There seems to be a longing to get back to "normal" in Whistler, to return to the good times, before the economy nosedived in 2008, to when hotels didn't have to discount rooms 10 months of the year.

It's a dream that overlooks reality in most of the Western world today.

At the provincial, state and federal levels, governments in Canada, the U.S., the U.K. and virtually every other industrialized country are facing deficits and long-term debt problems. And few seem to have a plan to resolve their financial woes. Most are simply relying on growth in the economy to turn the situation around. While that is part of a plan, more and more economists are pointing out that it is not going to be enough.

Globe and Mail columnist Jeffrey Simpson wrote last weekend that the Western world is entering a very different, difficult period.

"Two trends of enormous consequence are washing over the world: the restructuring of Western economies to deal with debts, and the new balance of power and influence caused by the new relations between lenders and borrowers."

At some point, as the Greeks are discovering, governments either have to cut expenses, raise taxes or a combination of the two.

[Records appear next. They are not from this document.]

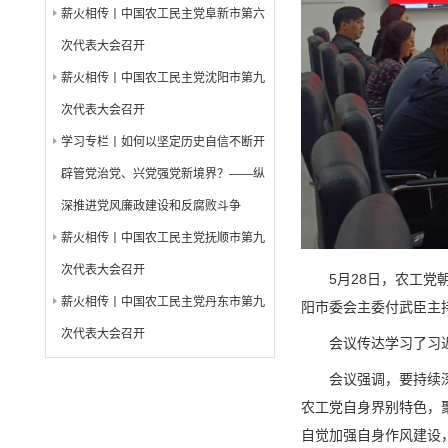
薪火相传丨中国农工民主党阜新市第六
次代表大会召开
薪火相传丨中国农工民主党沈阳市第九
次代表大会召开
学习专栏丨如何以坚定历史自信不断开
辟管党治党、兴党强党新境界？——纵
深推进党风廉政建设和反腐败斗争
薪火相传丨中国农工民主党抚顺市第九
次代表大会召开
5月28日，农工党
薪火相传丨中国农工民主党丹东市第九
阳市委会主委付武臣主
次代表大会召开
会议传达学习了习
会议强调，要持续
农工党自身界别特色，
自觉加强自身作风建设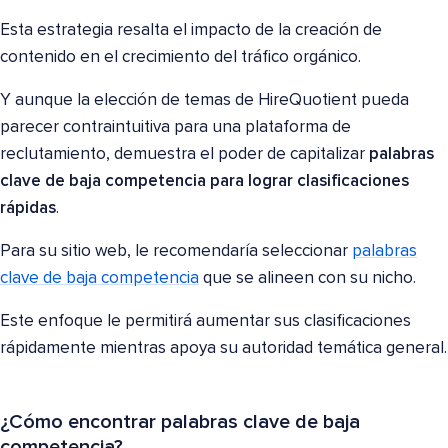
Esta estrategia resalta el impacto de la creación de
contenido en el crecimiento del tráfico orgánico.
Y aunque la elección de temas de HireQuotient pueda
parecer contraintuitiva para una plataforma de
reclutamiento, demuestra el poder de capitalizar
palabras
clave de baja competencia para lograr clasificaciones
rápidas
.
Para su sitio web, le recomendaría seleccionar
palabras
clave de baja competencia
que se alineen con su nicho.
Este enfoque le permitirá aumentar sus clasificaciones
rápidamente mientras apoya su autoridad temática general.
¿Cómo encontrar palabras clave de baja
competencia?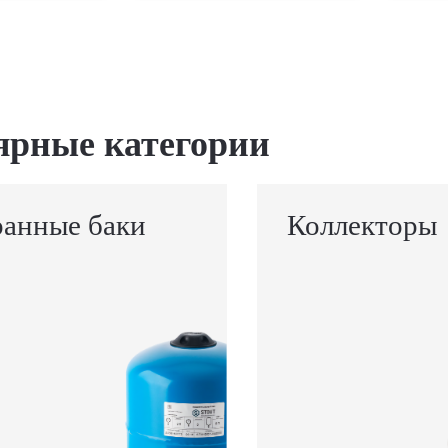
ярные категории
анные баки
Коллекторы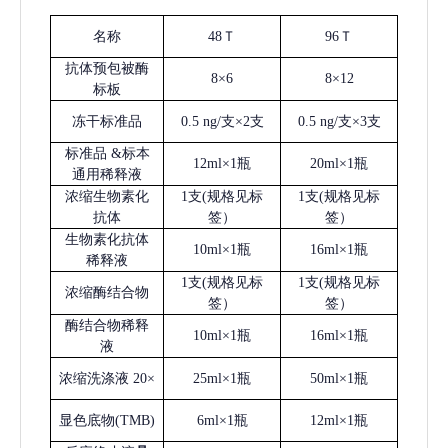
名称
48Ｔ
96Ｔ
抗体预包被酶
8×6
8×12
标板
冻干标准品
0.5 ng/支×2支
0.5 ng/支×3支
标准品
&标本
12ml×1瓶
20ml×1瓶
通用稀释液
浓缩生物素化
1支(规格见标
1支(规格见标
抗体
签）
签）
生物素化抗体
10ml×1瓶
16ml×1瓶
稀释液
1支(规格见标
1支(规格见标
浓缩酶结合物
签）
签）
酶结合物稀释
10ml×1瓶
16ml×1瓶
液
浓缩洗涤液
20×
25ml×1瓶
50ml×1瓶
显色底物
(
TMB
)
6ml×1瓶
12ml×1瓶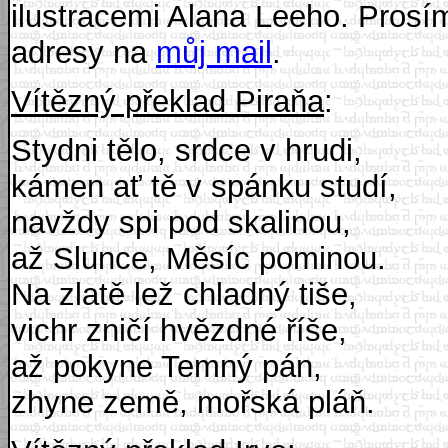
ilustracemi Alana Leeho. Prosím
adresy na
můj mail
.
Vítězný překlad Piraňa
:
Stydni tělo, srdce v hrudi,
kámen ať tě v spánku studí,
navždy spi pod skalinou,
až Slunce, Měsíc pominou.
Na zlatě lež chladný tiše,
vichr zničí hvězdné říše,
až pokyne Temný pán,
zhyne země, mořská pláň.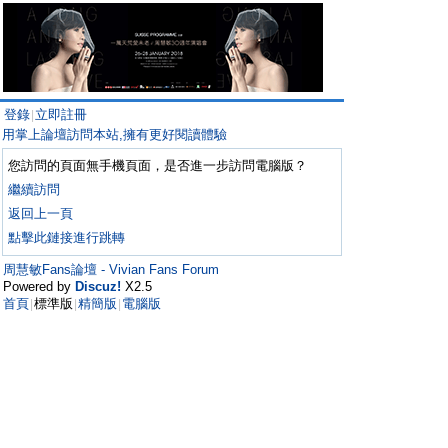
登錄
立即註冊
|
用掌上論壇訪問本站,擁有更好閱讀體驗
您訪問的頁面無手機頁面，是否進一步訪問電腦版？
繼續訪問
返回上一頁
點擊此鏈接進行跳轉
周慧敏Fans論壇 - Vivian Fans Forum
Powered by
Discuz!
X2.5
首頁
標準版
精簡版
電腦版
|
|
|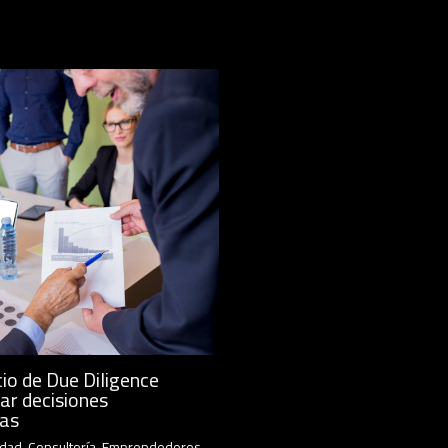
io de Due Diligence
ar decisiones
cas
idad
,
Consultoría
,
Emprendedores
,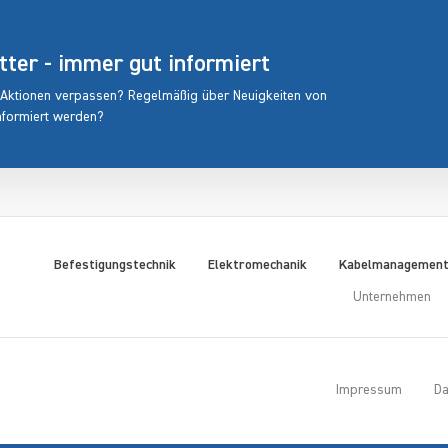
er - immer gut informiert
 Aktionen verpassen? Regelmäßig über Neuigkeiten von
nformiert werden?
Befestigungstechnik
Elektromechanik
Kabelmanagemen
Unternehmen
Impressum
Da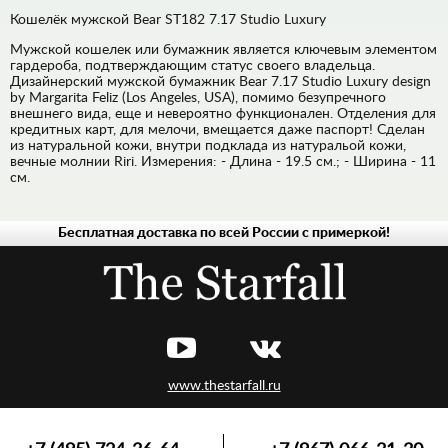
Кошелёк мужской Bear ST182 7.17 Studio Luxury
Мужской кошелек или бумажник является ключевым элементом
гардероба, подтверждающим статус своего владельца.
Дизайнерский мужской бумажник Bear 7.17 Studio Luxury design
by Margarita Feliz (Los Angeles, USA), помимо безупречного
внешнего вида, еще и невероятно функционален. Отделения для
кредитных карт, для мелочи, вмещается даже паспорт! Сделан
из натуральной кожи, внутри подклада из натуральой кожи,
вечные молнии Riri. Измерения: - Длина - 19.5 см.; - Ширина - 11
см.
Бесплатная доставка по всей России с примеркой!
МУЖСКАЯ
ЖЕНСКАЯ
www.thestarfall.ru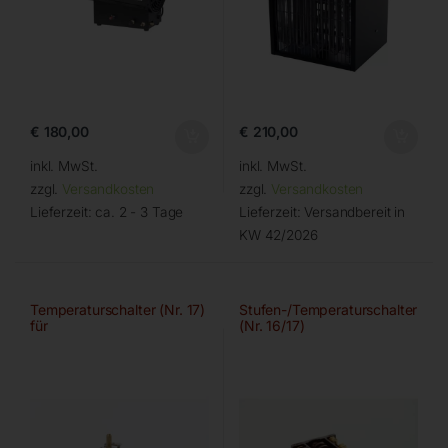
€
180,00
€
210,00
inkl. MwSt.
inkl. MwSt.
zzgl.
Versandkosten
zzgl.
Versandkosten
Lieferzeit:
ca. 2 - 3 Tage
Lieferzeit:
Versandbereit in
KW 42/2026
Temperaturschalter (Nr. 17)
Stufen-/Temperaturschalter
für
(Nr. 16/17)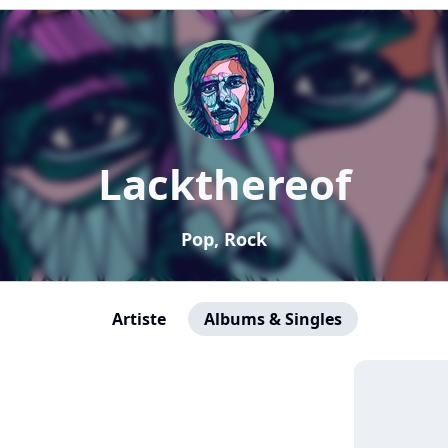
Lackthereof
Pop, Rock
Artiste
Albums & Singles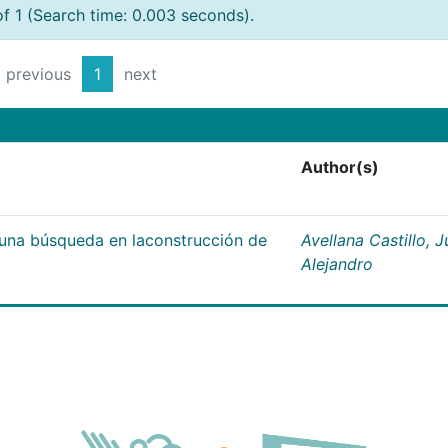
of 1 (Search time: 0.003 seconds).
previous
1
next
Author(s)
;una búsqueda en laconstrucción de
Avellana Castillo, 
Alejandro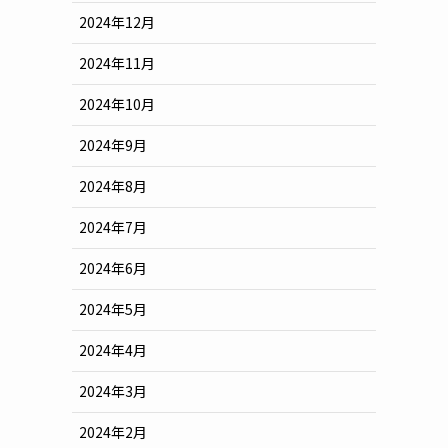
2024年12月
2024年11月
2024年10月
2024年9月
2024年8月
2024年7月
2024年6月
2024年5月
2024年4月
2024年3月
2024年2月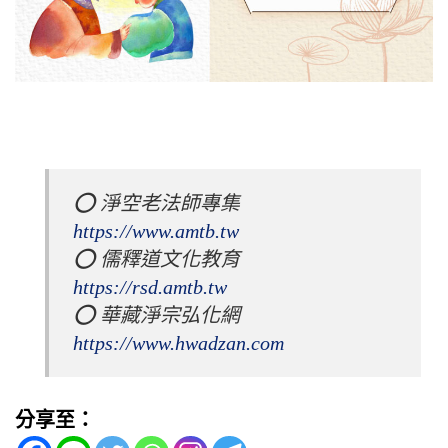
⭕️ 淨空老法師專集 
https://www.amtb.tw
⭕️ 儒釋道文化教育 
https://rsd.amtb.tw
⭕️ 華藏淨宗弘化網 
https://www.hwadzan.com
分享至：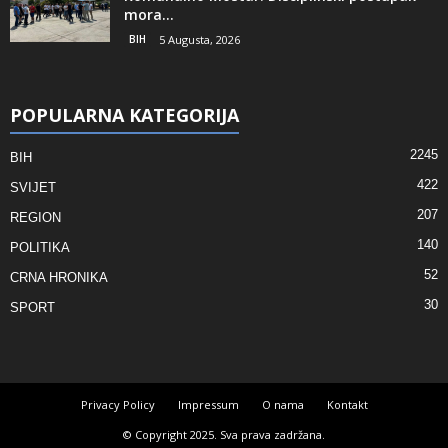
mora...
BIH
5 Augusta, 2026
POPULARNA KATEGORIJA
2245
BIH
422
SVIJET
207
REGION
140
POLITIKA
52
CRNA HRONIKA
30
SPORT
Privacy Policy
Impressum
O nama
Kontakt
© Copyright 2025. Sva prava zadržana.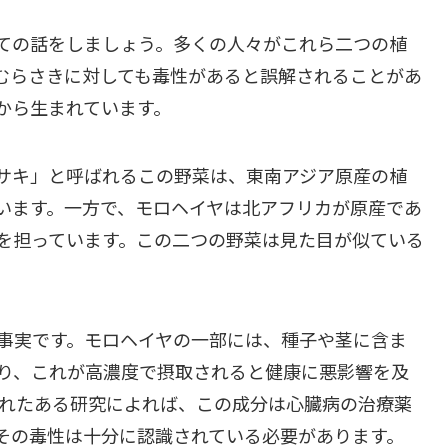
ての話をしましょう。多くの人々がこれら二つの植
むらさきに対しても毒性があると誤解されることがあ
から生まれています。
サキ」と呼ばれるこの野菜は、東南アジア原産の植
います。一方で、モロヘイヤは北アフリカが原産であ
を担っています。この二つの野菜は見た目が似ている
事実です。モロヘイヤの一部には、種子や茎に含ま
り、これが高濃度で摂取されると健康に悪影響を及
されたある研究によれば、この成分は心臓病の治療薬
その毒性は十分に認識されている必要があります。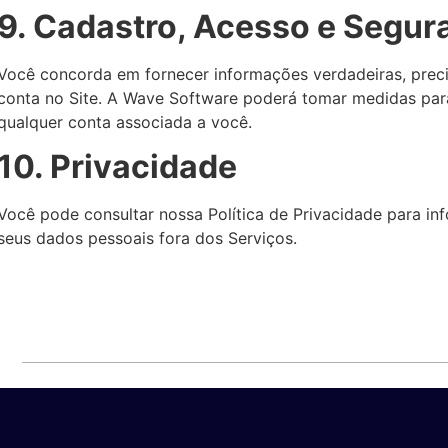
9. Cadastro, Acesso e Segur
Você concorda em fornecer informações verdadeiras, precis
conta no Site. A Wave Software poderá tomar medidas para
qualquer conta associada a você.
10. Privacidade
Você pode consultar nossa Política de Privacidade para 
seus dados pessoais fora dos Serviços.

They have to do this because health care costs have been rising steadily and will continue to do so as baby boomers age and obesity grows. In B.C., health care now accounts for more than 45 per cent of the provincial budget. And it's still not enough. The situation is similar in provinces across Canada.

At the same time education costs are increasing, infrastructure is aging, there is demand for more energy and more services. Governments are not going to be able to do it all, as we're starting to see. Difficult choices have to be made. They will be felt in areas like daycare, physical education and the arts. Those types of cuts, along with tax increases, have an impact on people's time and money, which affects their ability to vacation in a place like Whistler.

With the level of borrowing, inflation is also a concern. Inflation will add to the cost of paying off government, business and personal debts.

And unemployment remains relatively high - 10 per cent in the United States and across Europe, ranging from 3.5 per cent in Norway to 19 per cent in Spain. In Canada, the U.K. and Germany it's about eight per cent.

None of this bodes well for a place like Whistler. We're not going to see the people or the spending that were around in the mid-90s or mid-2000s because money and, increasingly, time aren't as plentiful.

So where does Whistler focus its efforts?

One of Whistler's largest, perhaps its most overriding business problem, has to do with scale. There are more beds than can be filled on a regular basis. And many other businesses in town are based on the premise that the beds will be filled. At times - Christmas, Easter/spring break, the Olympics - occupancy levels are close to capacity. But that's not enough to carry businesses through the year.

The financial constraints that governments, and by extension consumers, are facing are not going to be resolved quickly. And that's going to hamper destination tourism.

So where does that leave Whistler? Is the answer more convention business? Cultural tourism? Day trippers? Education? Catering to part-time residents in the hope they spend more time here? Building interest among immigrants and ethnic groups that don't come from a mountain culture?

Economics and demographics suggest there isn't going to be a return to a pre-Olympic "normal." So how do we define the new normal for Whistler?